I have photos of her at this point and later. She is noted in the official history of the Emory Unit as R.n., a.n.c., and as having enlisted on April 15, 1918. She is listed in the history as available through address to the Davis-Fischer Santarium, in Atlanta, where she was a superintendent.

 In France, she was on the nursing staff of the Hospital Annex Mixte. Family history has it that she professionally and rather coolly comported herself on assignment in Burgundy or perhaps it was Bordeaux, surgically attending many wounded.

When the war ended, she traveled France for a time, then returned to the U.S. to take positions in the Tampa General Hospital, including as Head of Intensive Care there, then married my grandfather, Lester H Simon. She continued to serve as a veteran after service, including as commander.

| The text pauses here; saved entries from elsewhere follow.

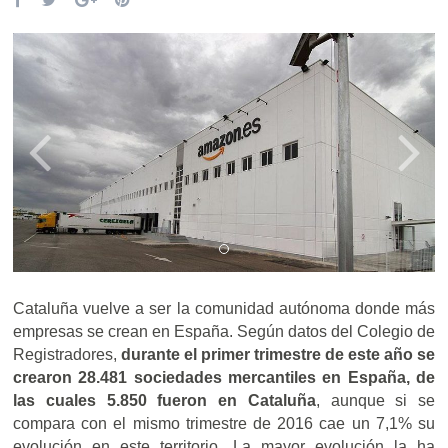
Cataluña vuelve a ser la comunidad autónoma donde más
empresas se crean en España. Según datos del Colegio de
Registradores,
durante el primer trimestre de este año se
crearon 28.481 sociedades mercantiles en España, de
las cuales 5.850 fueron en Cataluña
, aunque si se
compara con el mismo trimestre de 2016 cae un 7,1% su
evolución en este territorio. La mayor evolución la ha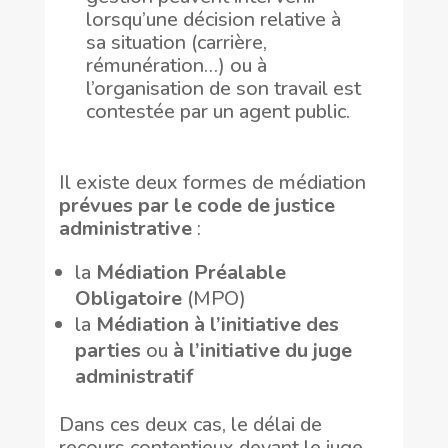
lorsqu’une décision relative à
sa situation (carrière,
rémunération…) ou à
l’organisation de son travail est
contestée par un agent public.
Il existe deux formes de médiation
prévues par le code de justice
administrative
:
la
Médiation Préalable
Obligatoire
(MPO)
la
Médiation à l’initiative des
parties
ou
à l’initiative du juge
administratif
Dans ces deux cas, le délai de
recours contentieux devant le juge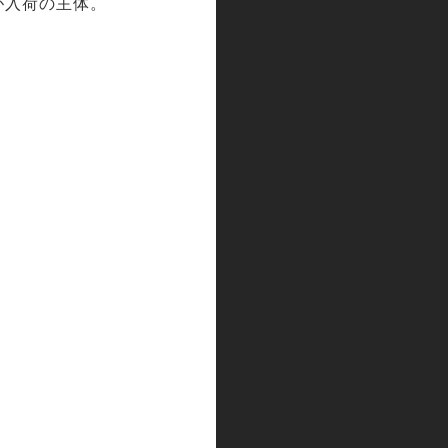
が入荷の主体。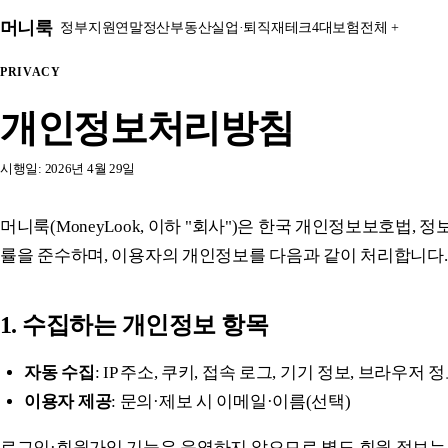
본문 바로가기
머니룩
정부지원
연말정산
부동산
실업·퇴직
재테크
4대보험
전체 +
PRIVACY
개인정보처리방침
시행일: 2026년 4월 29일
머니룩(MoneyLook, 이하 "회사")은 한국 개인정보보호법,
률을 준수하며, 이용자의 개인정보를 다음과 같이 처리합니다.
1. 수집하는 개인정보 항목
자동 수집
: IP 주소, 쿠키, 접속 로그, 기기 정보, 브라우저
이용자 제공
: 문의·제보 시 이메일·이름(선택)
로그인·회원가입 기능은 운영하지 않으므로 별도 회원 정보는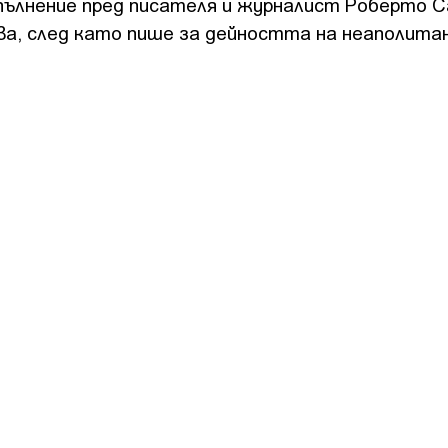
изпълнение пред писателя и журналист Роберто С
ива, след като пише за дейността на неаполит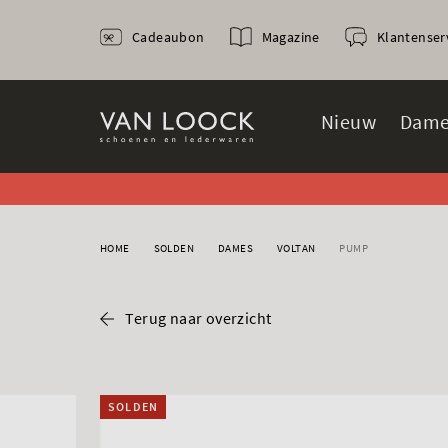
Cadeaubon
Magazine
Klantenser
Nieuw
Dame
HOME
SOLDEN
DAMES
VOLTAN
PUMP
Terug naar overzicht
SOLDEN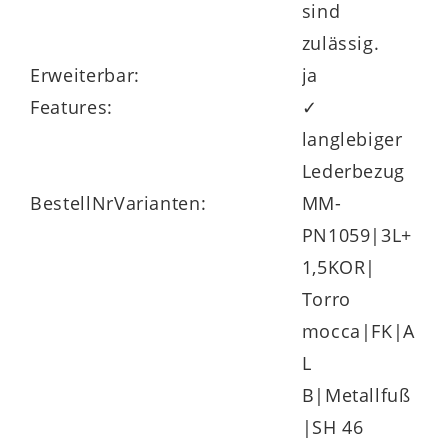
sind
zulässig.
Erweiterbar:
ja
Features:
✓
langlebiger
Lederbezug
BestellNrVarianten:
MM-
PN1059|3L+
1,5KOR|
Torro
mocca|FK|A
L
B|Metallfuß
|SH 46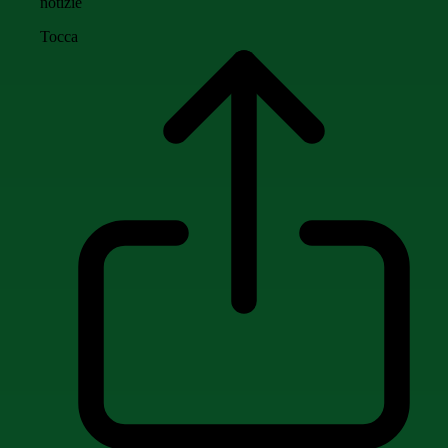
notizie
Tocca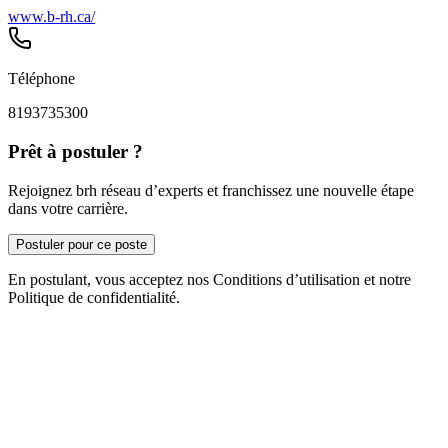
www.b-rh.ca/
Téléphone
8193735300
Prêt à postuler ?
Rejoignez brh réseau d’experts et franchissez une nouvelle étape
dans votre carrière.
Postuler pour ce poste
En postulant, vous acceptez nos Conditions d’utilisation et notre
Politique de confidentialité.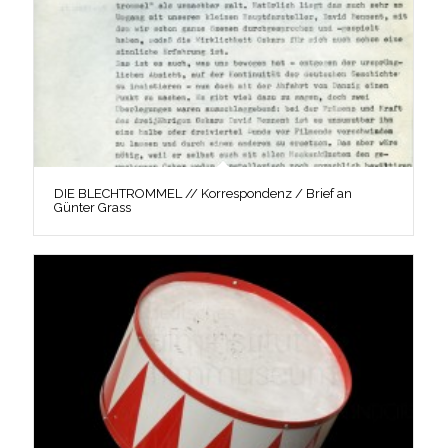
DIE BLECHTROMMEL // Korrespondenz / Brief an
Günter Grass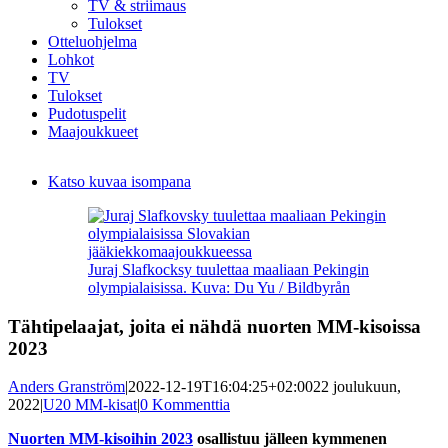
TV & striimaus
Tulokset
Otteluohjelma
Lohkot
TV
Tulokset
Pudotuspelit
Maajoukkueet
Katso kuvaa isompana
Juraj Slafkocksy tuulettaa maaliaan Pekingin
olympialaisissa. Kuva: Du Yu / Bildbyrån
Tähtipelaajat, joita ei nähdä nuorten MM-kisoissa
2023
Anders Granström
|
2022-12-19T16:04:25+02:00
22 joulukuun,
2022
|
U20 MM-kisat
|
0 Kommenttia
Nuorten MM-kisoihin 2023
osallistuu jälleen kymmenen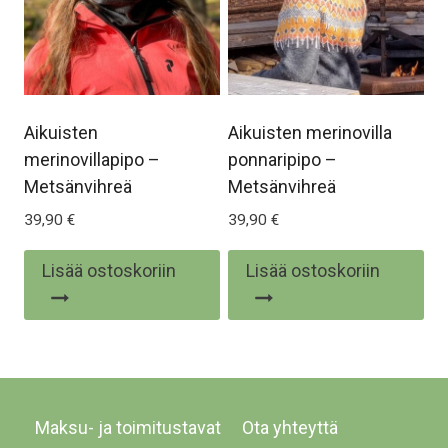
siv
Aikuisten
Aikuisten merinovilla
merinovillapipo –
ponnaripipo –
Metsänvihreä
Metsänvihreä
39,90
€
39,90
€
Lisää ostoskoriin
Lisää ostoskoriin
Maksu- ja toimitustavat
Ota yhteyttä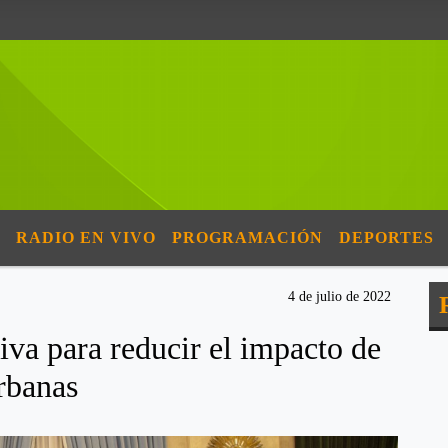
RADIO EN VIVO
PROGRAMACIÓN
DEPORTES
4 de julio de 2022
a para reducir el impacto de
rbanas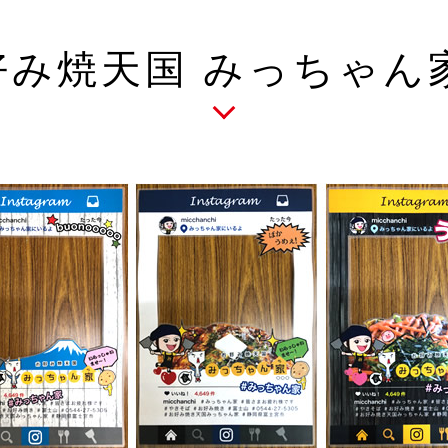
好み焼天国 みっちゃん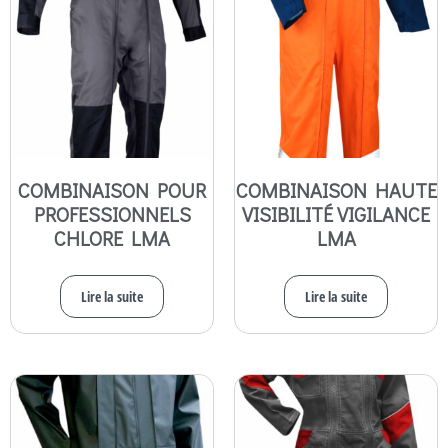
COMBINAISON POUR
COMBINAISON HAUTE
PROFESSIONNELS
VISIBILITÉ VIGILANCE
CHLORE LMA
LMA
Lire la suite
Lire la suite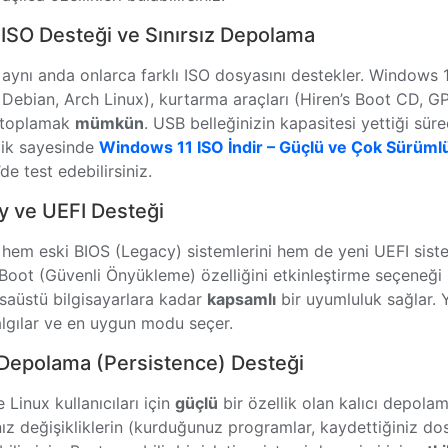
 ISO Desteği ve Sınırsız Depolama
 aynı anda onlarca farklı ISO dosyasını destekler. Windows 1
Debian, Arch Linux), kurtarma araçları (Hiren’s Boot CD, GPa
 toplamak
mümkün
. USB belleğinizin kapasitesi yettiği sürec
lik sayesinde
Windows 11 ISO İndir – Güçlü ve Çok Sürüml
de test edebilirsiniz.
y ve UEFI Desteği
 hem eski BIOS (Legacy) sistemlerini hem de yeni UEFI sistem
Boot (Güvenli Önyükleme) özelliğini etkinleştirme seçeneği
saüstü bilgisayarlara kadar
kapsamlı
bir uyumluluk sağlar. 
algılar ve en uygun modu seçer.
 Depolama (Persistence) Desteği
e Linux kullanıcıları için
güçlü
bir özellik olan kalıcı depola
nız değişikliklerin (kurduğunuz programlar, kaydettiğiniz 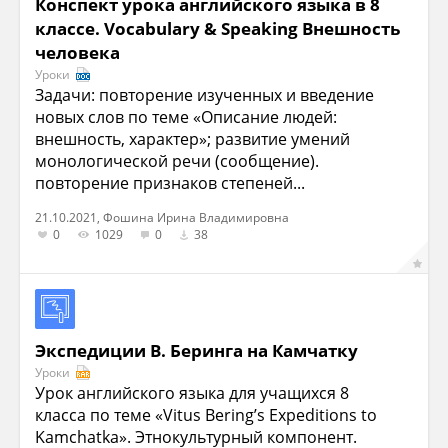
Конспект урока английского языка в 8
классе. Vocabulary & Speaking Внешность
человека
Уроки
Задачи: повторение изученных и введение
новых слов по теме «Описание людей:
внешность, характер»; развитие умений
монологической речи (сообщение).
повторение признаков степеней...
21.10.2021, Фошина Ирина Владимировна
0
1029
0
38
Экспедиции В. Беринга на Камчатку
Уроки
Урок английского языка для учащихся 8
класса по теме «Vitus Bering’s Expeditions to
Kamchatka». Этнокультурный компонент.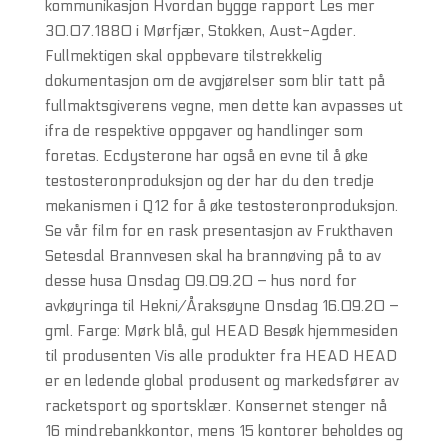
kommunikasjon Hvordan bygge rapport Les mer
30.07.1880 i Mørfjær, Stokken, Aust-Agder.
Fullmektigen skal oppbevare tilstrekkelig
dokumentasjon om de avgjørelser som blir tatt på
fullmaktsgiverens vegne, men dette kan avpasses ut
ifra de respektive oppgaver og handlinger som
foretas. Ecdysterone har også en evne til å øke
testosteronproduksjon og der har du den tredje
mekanismen i Q12 for å øke testosteronproduksjon.
Se vår film for en rask presentasjon av Frukthaven ​
Setesdal Brannvesen skal ha brannøving på to av
desse husa Onsdag 09.09.20 – hus nord for
avkøyringa til Hekni/Åraksøyne Onsdag 16.09.20 –
gml. Farge: Mørk blå, gul HEAD Besøk hjemmesiden
til produsenten Vis alle produkter fra HEAD HEAD
er en ledende global produsent og markedsfører av
racketsport og sportsklær. Konsernet stenger nå
16 mindrebankkontor, mens 15 kontorer beholdes og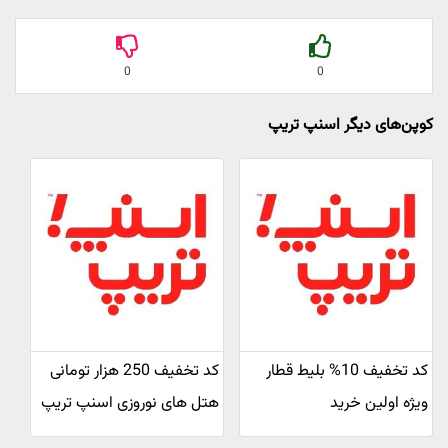
0
0
کوپن‌های دیگر اسنپ تریپ
کد تخفیف 10% بلیط قطار
کد تخفیف 250 هزار تومانی
ویژه اولین خرید
هتل های نوروزی اسنپ تریپ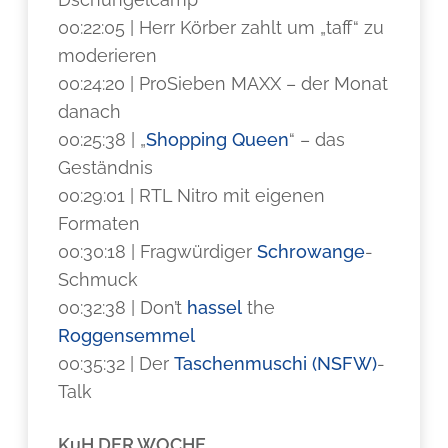
00:22:05 | Herr Körber zahlt um „taff“ zu
moderieren
00:24:20 | ProSieben MAXX – der Monat
danach
00:25:38 | „
Shopping Queen
“ – das
Geständnis
00:29:01 | RTL Nitro mit eigenen
Formaten
00:30:18 | Fragwürdiger
Schrowange
-
Schmuck
00:32:38 | Don’t
hassel
the
Roggensemmel
00:35:32 | Der
Taschenmuschi (NSFW)
-
Talk
KuH DER WOCHE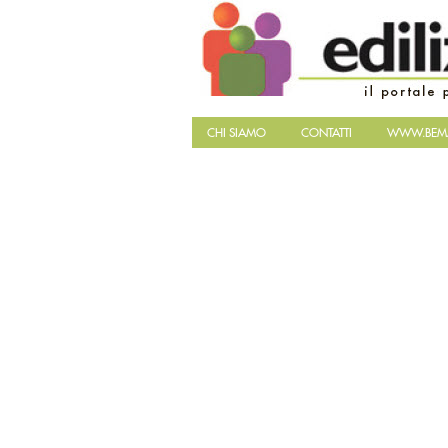
CHI SIAMO
CONTATTI
WWW.BEMA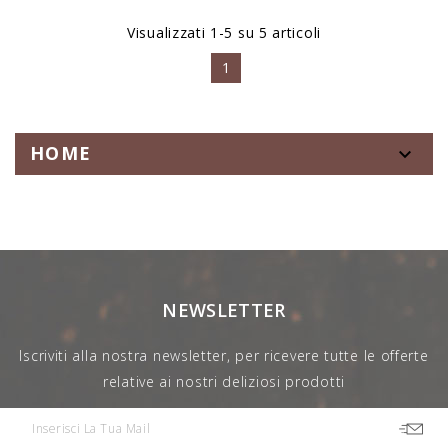
Visualizzati 1-5 su 5 articoli
1
HOME

NEWSLETTER
Iscriviti alla nostra newsletter, per ricevere tutte le offerte
relative ai nostri deliziosi prodotti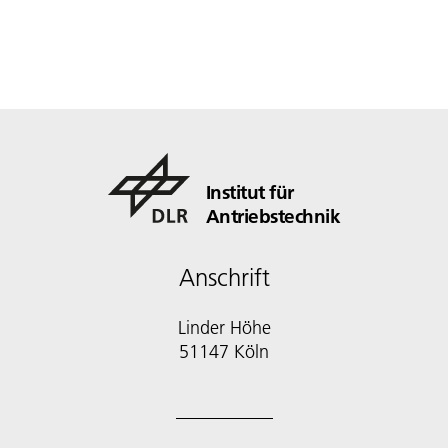
Institut für
Antriebstechnik
Anschrift
Linder Höhe
51147 Köln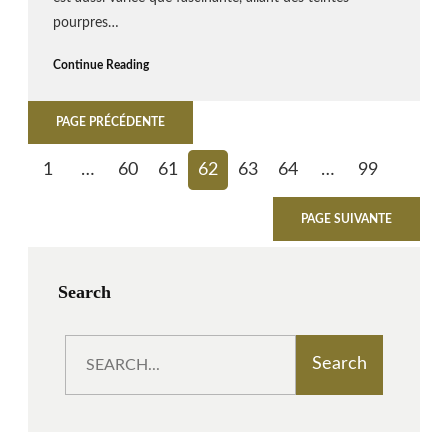
pourpres…
Continue Reading
PAGE PRÉCÉDENTE
1
…
60
61
62
63
64
…
99
PAGE SUIVANTE
Search
S
Search
e
a
r
c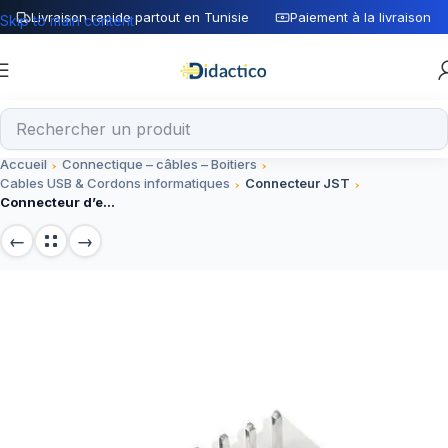
Livraison rapide partout en Tunisie
Paiement à la livraison
Skip to main content
Accueil
Connectique – câbles – Boitiers
Cables USB & Cordons informatiques
Connecteur JST
Connecteur d’embase droit Femelle JST 2.54 – 5Pin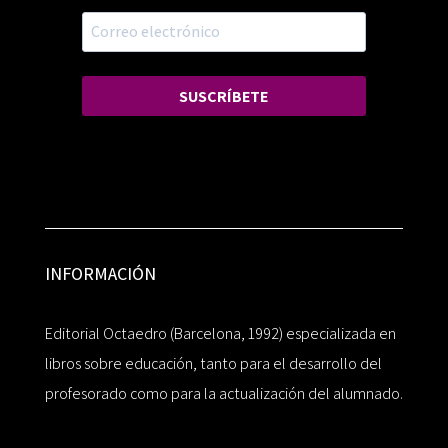
SUSCRÍBETE
INFORMACIÓN
Editorial Octaedro (Barcelona, 1992) especializada en
libros sobre educación, tanto para el desarrollo del
profesorado como para la actualización del alumnado.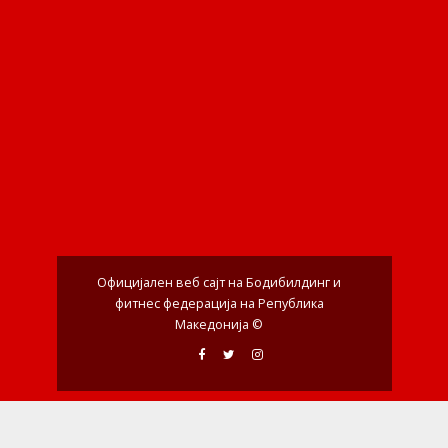
Официјален веб сајт на Бодибилдинг и
фитнес федерација на Република
Македонија ©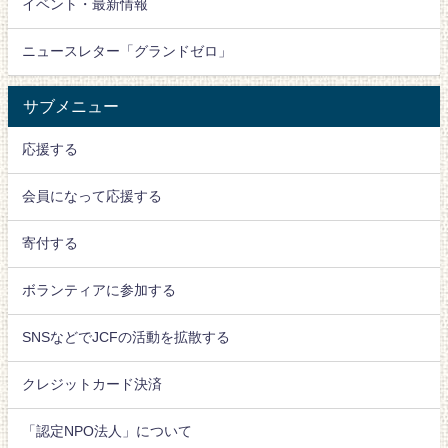
イベント・最新情報
ニュースレター「グランドゼロ」
サブメニュー
応援する
会員になって応援する
寄付する
ボランティアに参加する
SNSなどでJCFの活動を拡散する
クレジットカード決済
「認定NPO法人」について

She is buried in Tampa with full veteran honors. Which, I might add, was probably pretty unusual for a girl from Baxley GA. She knew she needed to serve, she served and this was during and after the war. She was truly a woman ahead of the times. And I believe women who served, before and after, such as my mother's mother, need to be recognized and elevated as part of our WW I history, now more than ever before.